Кстати, когда рассматривался проект закона о размежевании, в нем была такая строчка: «Каждый, кто останется в своем доме по истечении назначенного срока, будет считаться нарушившим закон. Государство снимет с себя ответственность за его имущество и выплату компенсации». Я в те дни выступил на заседании юридической комиссии Кнессета и сказал: «Вчера, когда я вернулся домой, все уже спали. Я попытался снять со стены картину и не смог, при том что она не весила полтонны. Просто не смог... У меня было ощущение, что тем самым я разрушаю самого себя. Мои дети задают вопросы, на которые невозможно ответить. Мой сын идет в армию, не зная, куда он вернется - у него уже не будет дома». После моих слов воцарилась гробовая тишина…Через несколько дней эту строчку в законе изменили.

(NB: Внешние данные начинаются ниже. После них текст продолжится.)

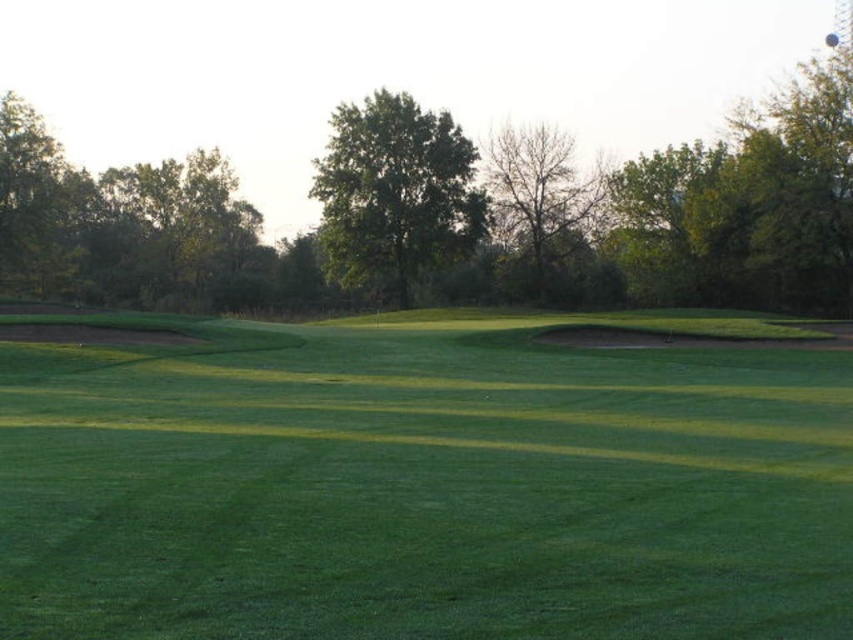 You are a golfer standing at the tee box, aiming to hit your ball over the green leafy tree at upper center and the bare branches at center. The course rules state that any shot exceeding 150 feet will incur a penalty. Based on the distance between the two objects, what is the maximum distance your shot can travel without penalty?

The green leafy tree at upper center is 61.36 feet from the bare branches at center. To avoid exceeding the 150 feet penalty, your shot can travel up to 150 feet. Since the distance between the two objects is 61.36 feet, the maximum safe distance would be 150 feet, ensuring you stay within the limit while clearing both obstacles.

You are a golfer standing on the fairway and see the green leafy tree at center and the bare branches at center. Which object would block your view more if you were to walk towards them?

The green leafy tree at center is larger in size than the bare branches at center, so it would block your view more as you walk towards them. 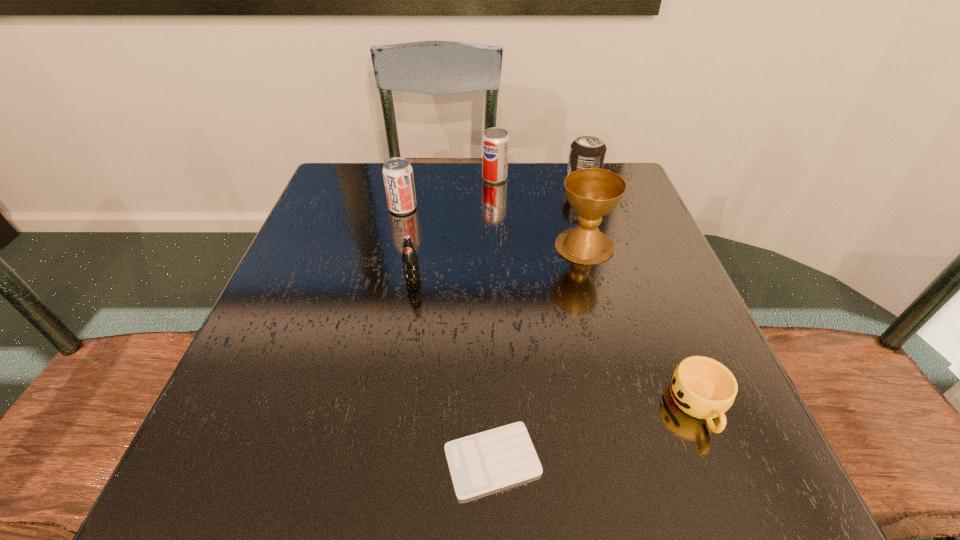 Image resolution: width=960 pixels, height=540 pixels. In order to click on vacant space in between the leftmost pop and the sixth tallest object in this screenshot , I will do `click(551, 307)`.

Locate an element on the screen. The width and height of the screenshot is (960, 540). free space between the cup and the leftmost object is located at coordinates (551, 307).

At what (x,y) coordinates should I click in order to perform the action: click on free space between the leftmost object and the second pop from right to left. Please return your answer as a coordinate pair (x, y). Looking at the image, I should click on (448, 193).

Find the location of a particular element. The width and height of the screenshot is (960, 540). vacant area that lies between the fourth farthest object and the fifth farthest object is located at coordinates coord(499,263).

Locate an element on the screen. The height and width of the screenshot is (540, 960). free space between the calculator and the cup is located at coordinates (596, 433).

I want to click on free point between the cup and the third pop from left to right, so click(x=597, y=292).

Where is `vacant space that's between the leftmost object and the calculator`? The image size is (960, 540). vacant space that's between the leftmost object and the calculator is located at coordinates (447, 334).

Locate which object ranks in proximity to the calculator. Please provide its 2D coordinates. Your answer should be formatted as a tuple, i.e. [(x, y)], where the tuple contains the x and y coordinates of a point satisfying the conditions above.

[(702, 387)]

Locate an element on the screen. object that is the third nearest to the shortest object is located at coordinates (592, 192).

Point out which pop is positioned as the third nearest to the fifth farthest object. Please provide its 2D coordinates. Your answer should be formatted as a tuple, i.e. [(x, y)], where the tuple contains the x and y coordinates of a point satisfying the conditions above.

[(588, 150)] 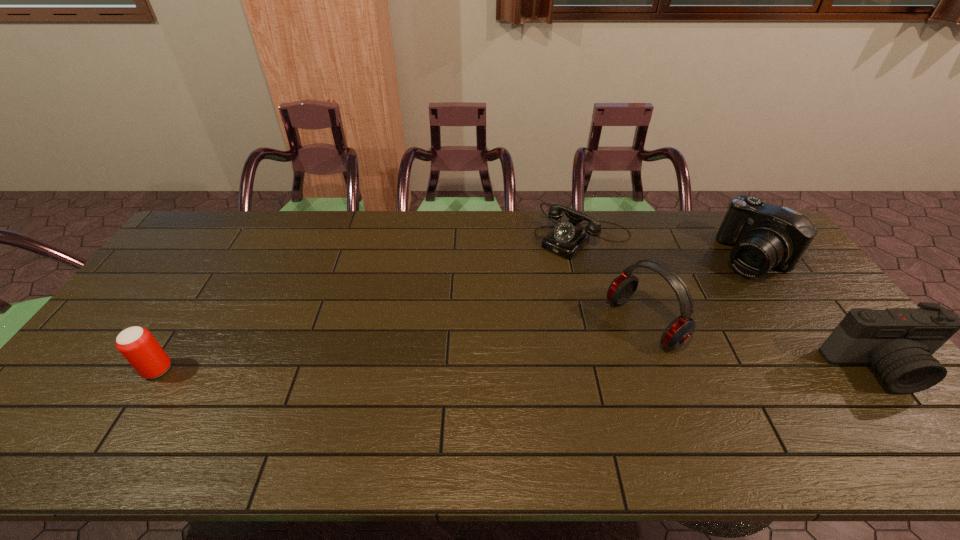 What are the coordinates of `the leftmost object` in the screenshot? It's located at (138, 346).

I want to click on the fourth tallest object, so click(x=138, y=346).

This screenshot has height=540, width=960. What are the coordinates of `the nearer camera` in the screenshot? It's located at (898, 343).

Locate an element on the screen. earphone is located at coordinates (679, 331).

Find the location of a particular element. telephone is located at coordinates (566, 239).

Find the location of `the farther camera`. the farther camera is located at coordinates (765, 236).

Locate an element on the screen. vacant area situated on the back of the beer can is located at coordinates [x=222, y=269].

This screenshot has height=540, width=960. Find the location of `vacant space located on the ear cups of the earphone`. vacant space located on the ear cups of the earphone is located at coordinates tap(548, 383).

I want to click on free space located 0.240m on the ear cups of the earphone, so click(551, 382).

You are a GUI agent. You are given a task and a screenshot of the screen. Output one action in this format:
    pyautogui.click(x=<x>, y=<y>)
    Task: Click on the vacant space located 0.330m on the ear cups of the earphone
    The height and width of the screenshot is (540, 960).
    Given the screenshot: What is the action you would take?
    pyautogui.click(x=522, y=399) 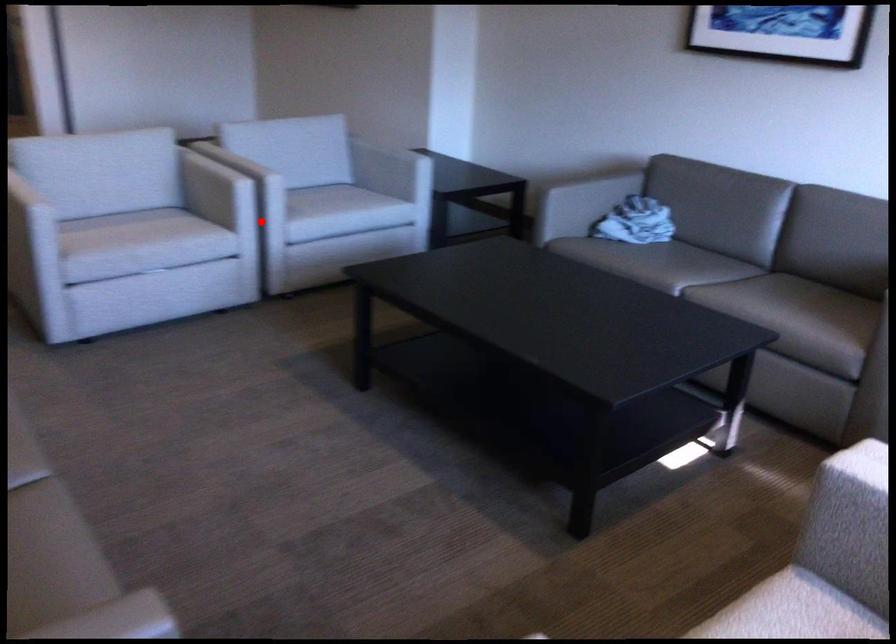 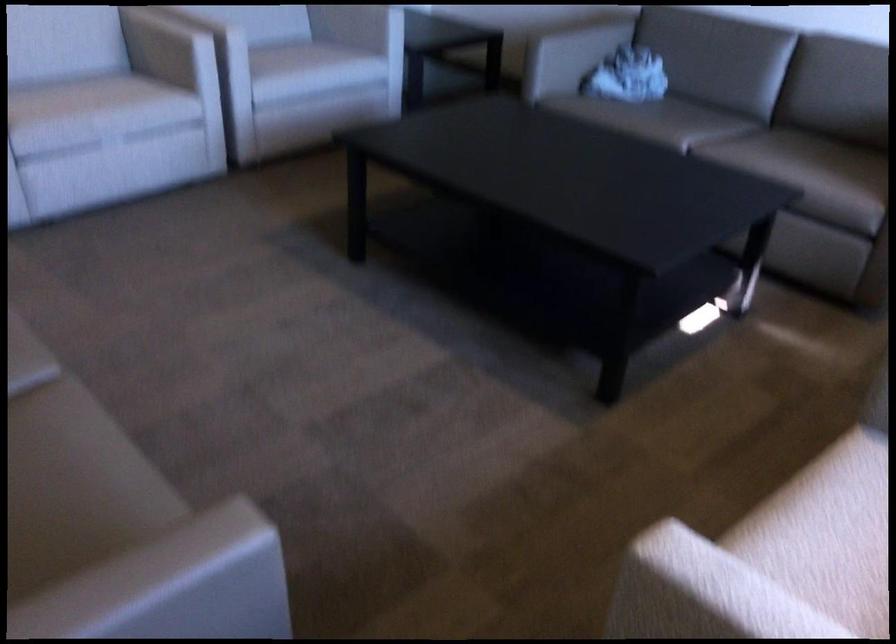 In the second image, find the point that corresponds to the highlighted location in the first image.

(227, 80) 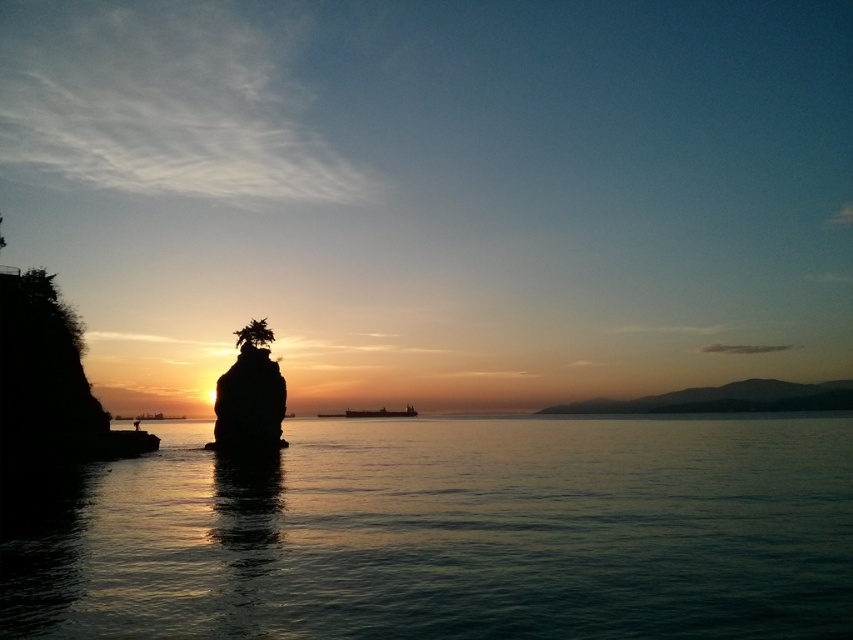 Question: Which point is closer to the camera taking this photo?

Choices:
 (A) (386, 413)
 (B) (250, 352)
 (C) (113, 618)

Answer: (C)

Question: Does transparent water at center have a greater width compared to metallic gray ship at center?

Choices:
 (A) yes
 (B) no

Answer: (A)

Question: Does transparent water at center have a greater width compared to silhouette stone at center?

Choices:
 (A) yes
 (B) no

Answer: (A)

Question: Among these objects, which one is farthest from the camera?

Choices:
 (A) metallic gray ship at center
 (B) transparent water at center

Answer: (A)

Question: Where is transparent water at center located in relation to metallic gray ship at center in the image?

Choices:
 (A) below
 (B) above

Answer: (B)

Question: Based on their relative distances, which object is nearer to the silhouette stone at center?

Choices:
 (A) metallic gray ship at center
 (B) transparent water at center

Answer: (B) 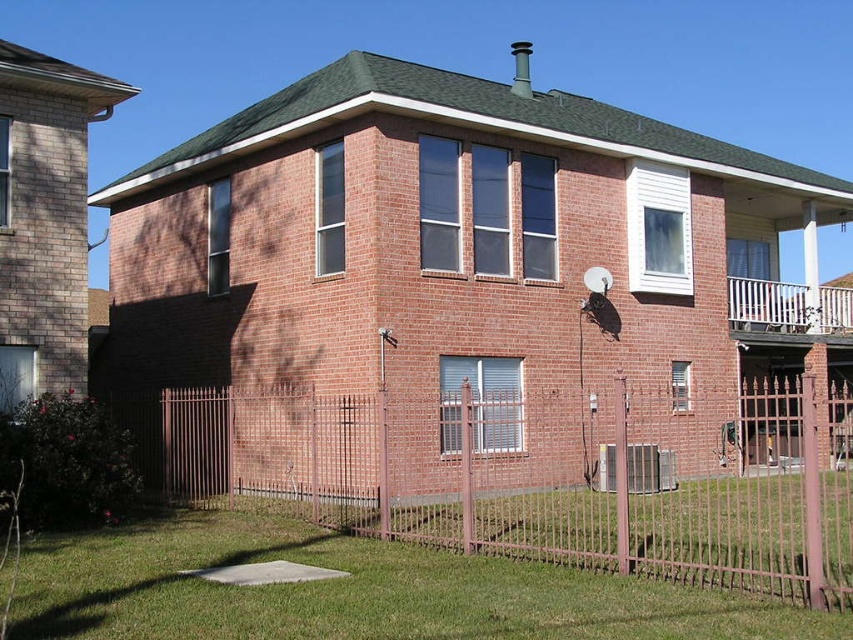 Question: Estimate the real-world distances between objects in this image. Which object is farther from the brown wrought iron fence at lower center?

Choices:
 (A) metallic silver basketball hoop at upper right
 (B) green grass at lower center

Answer: (B)

Question: Which point is farther to the camera?

Choices:
 (A) metallic silver basketball hoop at upper right
 (B) brown wrought iron fence at lower center
 (C) green grass at lower center

Answer: (A)

Question: Is brown wrought iron fence at lower center to the left of green grass at lower center from the viewer's perspective?

Choices:
 (A) yes
 (B) no

Answer: (B)

Question: Can you confirm if brown wrought iron fence at lower center is positioned below metallic silver basketball hoop at upper right?

Choices:
 (A) no
 (B) yes

Answer: (B)

Question: Which of the following is the closest to the observer?

Choices:
 (A) (595, 300)
 (B) (148, 525)
 (C) (634, 416)

Answer: (B)

Question: Does brown wrought iron fence at lower center have a lesser width compared to metallic silver basketball hoop at upper right?

Choices:
 (A) yes
 (B) no

Answer: (B)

Помню, что за два месяца до размежевания меня спросили: «Ты все еще продолжаешь возиться со своими саженцами? Какой в этом смысл? Все равно дом и теплицы придется оставить», на что я ответил: «Когда мы сюда пришли 35 лет назад, не было ничего более законного, чем наше присутствие здесь. Если размежевание произойдет, все и так пропадет. А если решение отменят, я должен позаботиться о своем урожае на следующий год».

Сейчас у меня нет теплиц. После размежевания я пытался что-то восстановить: сначала в мошаве «Ткума», потом в районе Нетании. По разным причинам дело не пошло и целый год я вообще не работал. У меня нет средств, чтобы поднимать новое дело. Какую ссуду я могу взять в 60 лет? Кто ее будет покрывать? Нам твердили, что для всех жителей Гуш-Катифа есть решение. В результате его не нашлось даже для людей, не говоря уже о деревьях и саженцах. Чтобы вывезти содержимое только одних моих теплиц, понадобилось бы 100 больших грузовиков. Да и куда все это было везти? С тех пор, как мы оставили «Ганей Таль», прошло уже четыре с лишним года, а мы все еще живем в каравилле в районе Гедеры. Мой пример – всего лишь один из очень многих…

***

Я спрашиваю Шломо, как возникла идея создать музей Гуш-Катифа, а он вспоминает, что еще за год до размежевания начал заносить в компьютер все происходящее, создал с друзьями политический форум.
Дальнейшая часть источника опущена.